Congratulations. This little message is for all winners of Friday’s Schoolboy Cricketer of the year show who are still savouring their moment of glory after a full season of hard work under the blistering sun.
This show, which has deep roots of over three decades, has seen cricketers in the calibre of Ranjan Madugalle, Arjuna Ranatunge, Roshan Mahanama, Marvan Atapattu, Muttiah Muralitharan, and also Sri Lanka’s youngest batting prodigy Dinesh Chandimal who claimed the accolade last year, walk down that aisle and stand gleaming above the rest of the best to be crowned as the Schoolboy Cricketer of the year.
Undoubtedly you are the best of the cricketing talent in the island and it is you who will take the game of cricket deep into the first century of the second millennium.
Yet, unlike the cricketers of yester-year, there will be many pots of gold along the way and also pit falls that may suck you into a journey of no return.
There will be many who would tell you about the good side of cricket, but I have chosen today to talk to you about the ugly side of it.
Now you must be fully aware of the drama that is taking place in England on match fixing and the shame on the names of the cricketers who are being dragged along the streets of London, during this holy month of Ramadan.
Match fixing and Pakistan cricket are getting far too familiar and it does not augur well for the modern game of cricket at all.
Adding insult to injury embroiled in the saga is the captain of the Pakistan team Salman Butt who took over the captaincy from former skipper Mohammed Afridi only during this English summer along with teenager Mohammed Aamir and co-seamer Mohammed Asif who is not a new comer to controversy.
In 2006, there was a cricket controversy involving Asif, after he tested positive for anabolic steroid, Nandrolone, before having a ban imposed on him overturned on appeal. He was later withdrawn from Pakistan's World Cup squad with an unrelated injury. Further cricket controversy followed when he was detained in Dubai suspected of having drugs on his person and was then found to have tested positive to a banned substance during the Indian Premier League. And now in his third act outside the niceties of cricket he is accused by the News of the World of deliberately bowling no-balls in return for payment from betting syndicates.
Even prior to this the Pakistan team was accused of being involved in match fixing controversies including the first Test in their last tour to Sri Lanka in Galle where from a certain match winning situation they succumbed to a surprise defeat which sparked of many an insinuation, but, now once again in London this particular match has come into focus.
A few decades ago when Test cricket was the only form of top cricket the authorities felt being a five day affair the game was losing its sheen. After much deliberation they found a way of finishing a cricket match in just one day and thus the Limited overs version was born. Even the limited overs version was ambling along till the more populated Indian sub-continent grabbed momentum and became the major player in the symphony.
With the cricket in India-Pakistan becoming money spinning engagements there were a series of matches conducted in Sharjah, but, all matches at this venue had to be taken off under controversial circumstances.
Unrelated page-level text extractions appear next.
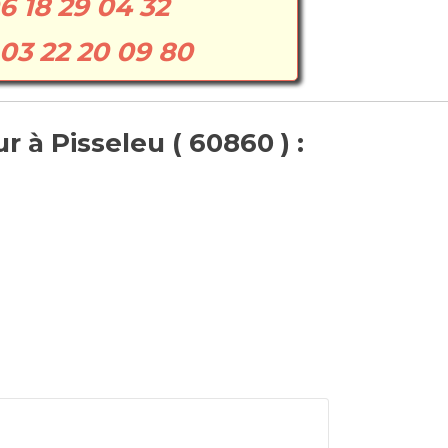
6 18 29 04 32
03 22 20 09 80
 à Pisseleu ( 60860 ) :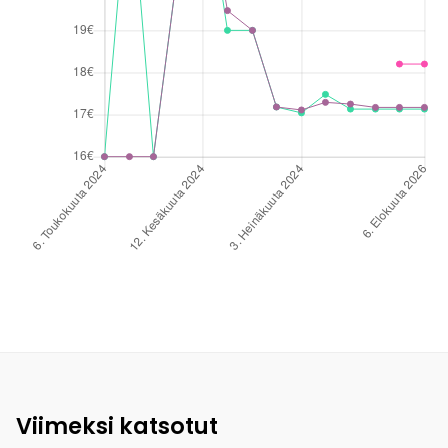
Viimeksi katsotut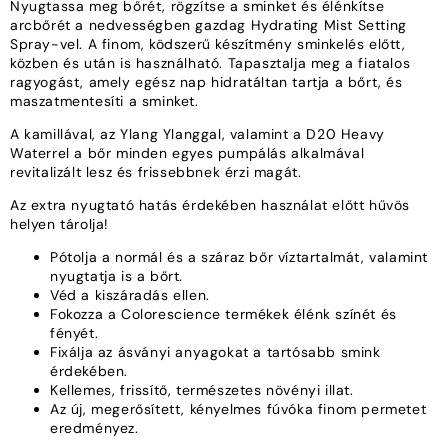
Nyugtassa meg bőrét, rögzítse a sminket és élénkítse
arcbőrét a nedvességben gazdag Hydrating Mist Setting
Spray-vel. A finom, ködszerű készítmény sminkelés előtt,
közben és után is használható. Tapasztalja meg a fiatalos
ragyogást, amely egész nap hidratáltan tartja a bőrt, és
maszatmentesíti a sminket.
A kamillával, az Ylang Ylanggal, valamint a D20 Heavy
Waterrel a bőr minden egyes pumpálás alkalmával
revitalizált lesz és frissebbnek érzi magát.
Az extra nyugtató hatás érdekében használat előtt hűvös
helyen tárolja!
Pótolja a normál és a száraz bőr víztartalmát, valamint
nyugtatja is a bőrt.
Véd a kiszáradás ellen.
Fokozza a Colorescience termékek élénk színét és
fényét.
Fixálja az ásványi anyagokat a tartósabb smink
érdekében.
Kellemes, frissítő, természetes növényi illat.
Az új, megerősített, kényelmes fúvóka finom permetet
eredményez.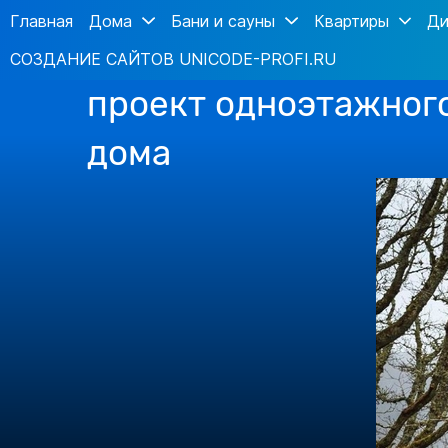
Главная
Дома
Бани и сауны
Квартиры
Ди
СОЗДАНИЕ САЙТОВ UNICODE-PROFI.RU
проект одноэтажног
дома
Then in another explosion former South African cricket captain – the late Hanse Cronje was shamed and removed from his captaincy for match fixing and so was former Indian captain Mohammed Azharuddin and also the former Pakistan cricket captain Salim Malik.
Not only these mentioned there are other cricketers who have been forced to cut short their careers after they were caught stuck with match fixing.
Earlier a very senior cricket official once explained how this vicious circle operates. Initially the interested parties make connections with people who are connected to the cricketers or with places that the cricketers frequent. At these points the racketeers get introductions to the cricketers and pose off as very influential and moneyed persons and gain their confidence. Once they develop the association they keep embroiling the unsuspecting cricketer till they take him to a point of no return and from that point onwards they keep usurping information from the cricketers disregarding the future of their careers. Finally when the curtain falls the cricketer has already walked to the point of no return and from there what happens becomes public knowledge and most occasions the accused cricketer does not cross the boundary line anymore.
This is the worst situation in cricket. Besides this the other major demeanour is being indicted and proclaimed of taking unauthorized performance enhancing drugs. Though this is a lesser offence than match fixing, it is another avenue that a budding cricketer must not try to tread upon.
The third is the general code of discipline a cricketer must follow.
The above mentioned are the avenues that you must be aware of and try to abhor on all counts. Anyway if one could hit the right pitch in cricket he would be a wealthy person in today’s context. At the same time if you can remain within the general disciplines and follow the code of ethics you could have a future in the game.
The ones who have shamed themselves and the country have dragged the game in to muddy waters. But, at the same time there are players like Sachin Tendulkar, Roshan Mahanama and Mahela Jayawardena who are still in the game or have moved out gracefully but have not sought short cuts to fame money and glory.